Expert System for Composite Winding
Expert System for Composite Winding
The project proposes to use an expert system to model the relation between the settings of the winding bench parameters and the composite material and customer requirements. Currently the knowledge on these relations is only present in the winding expert expertise. Making this expert a very critical link in the winding process and company. An expert system will capture the expert’s knowledge in a mathematical model.
Airborne International is a development company specialised in advanced composite structures and systems. One of the activities is the production of composite structures by means of filament winding.
The filament winding process is a production method for composite tubes. The quality of the product is directly linked to the craftsmanship of the manufacturer. Due to the large amount of inputs needed and the feeling of the craftsman this process is very hard to computerize.

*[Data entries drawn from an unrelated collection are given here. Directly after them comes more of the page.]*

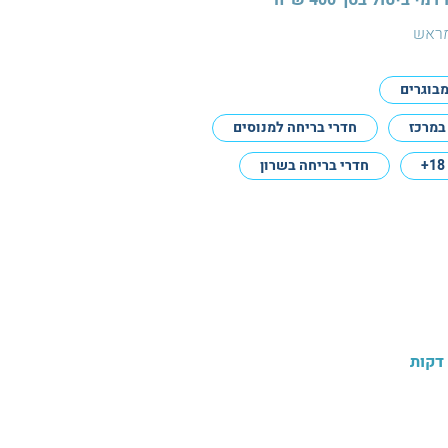
מראש
מבוגרים
במרכז
חדרי בריחה למנוסים
חדרי בריחה בשרון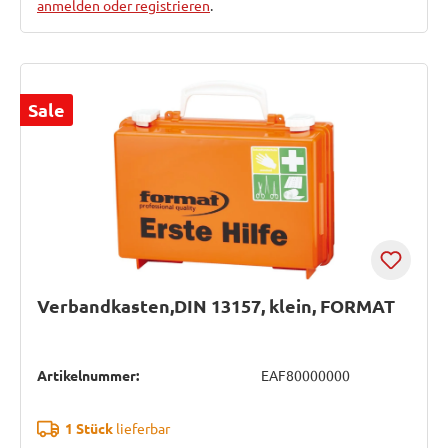
anmelden oder registrieren
.
Sale
Verbandkasten,DIN 13157, klein, FORMAT
Artikelnummer:
EAF80000000
1 Stück
lieferbar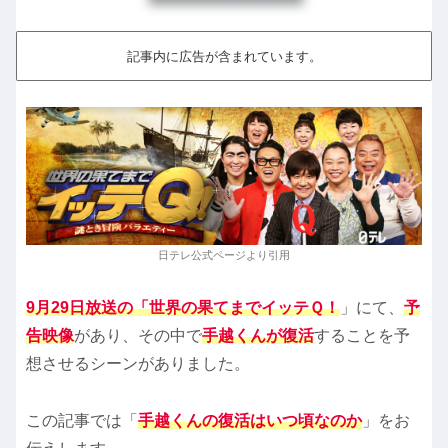
記事内に広告が含まれています。
日テレ公式ページより引用
9月29日放送の「世界の果てまでイッテＱ！
」にて、
予
告映像
があり、その中で
手越くんが復活
することを予
想させるシーンがありました。
この記事では「
手越くんの復活はいつ頃なのか
」をお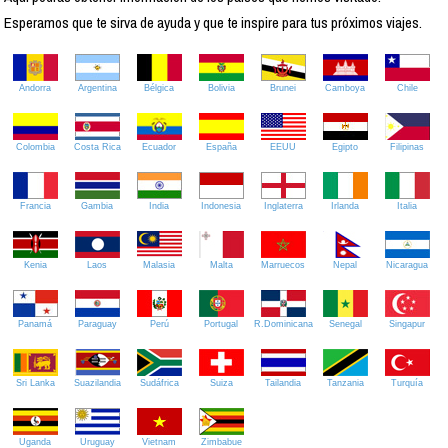
Esperamos que te sirva de ayuda y que te inspire para tus próximos viajes.
Andorra
Argentina
Bélgica
Bolivia
Brunei
Camboya
Chile
Colombia
Costa Rica
Ecuador
España
EEUU
Egipto
Filipinas
Francia
Gambia
India
Indonesia
Inglaterra
Irlanda
Italia
Kenia
Laos
Malasia
Malta
Marruecos
Nepal
Nicaragua
Panamá
Paraguay
Perú
Portugal
R.Dominicana
Senegal
Singapur
Sri Lanka
Suazilandia
Sudáfrica
Suiza
Tailandia
Tanzania
Turquía
Uganda
Uruguay
Vietnam
Zimbabue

The materials used for the production of tubes differ from thermoplastic to thermoset matrices and from carbon to glass fibres. The different properties and thus the differ inputs for production lead to a high skill of craftsmanship necessary for a good quality.
An ideal situation for composite winding would be the automation of the filament winding process. This automation would lead to less dependency of the manufacturer and thus lower production costs, optimisation of production time, quality and preservation of company expertise.
An expert system provides an effective conceptual framework for dealing with problems of knowledge representation in an environment of uncertainty and vagueness. In this project the expert system will implement the expert operator’s approximate reasoning process in the selection of a control action
- describing and modeling the system as the human expert would describe it in words, linguistic representation of the system
- incorporating uncertainty and/or lack of information about the problem, problems for which the conventional control fails due to non-linearities and enormously complex mathematical model.
Currently efforts to perform a follow up study are ungoing. Introducing learning capabilities into a fully integrated expert system in a fillament winding bench is the main challenge in this project.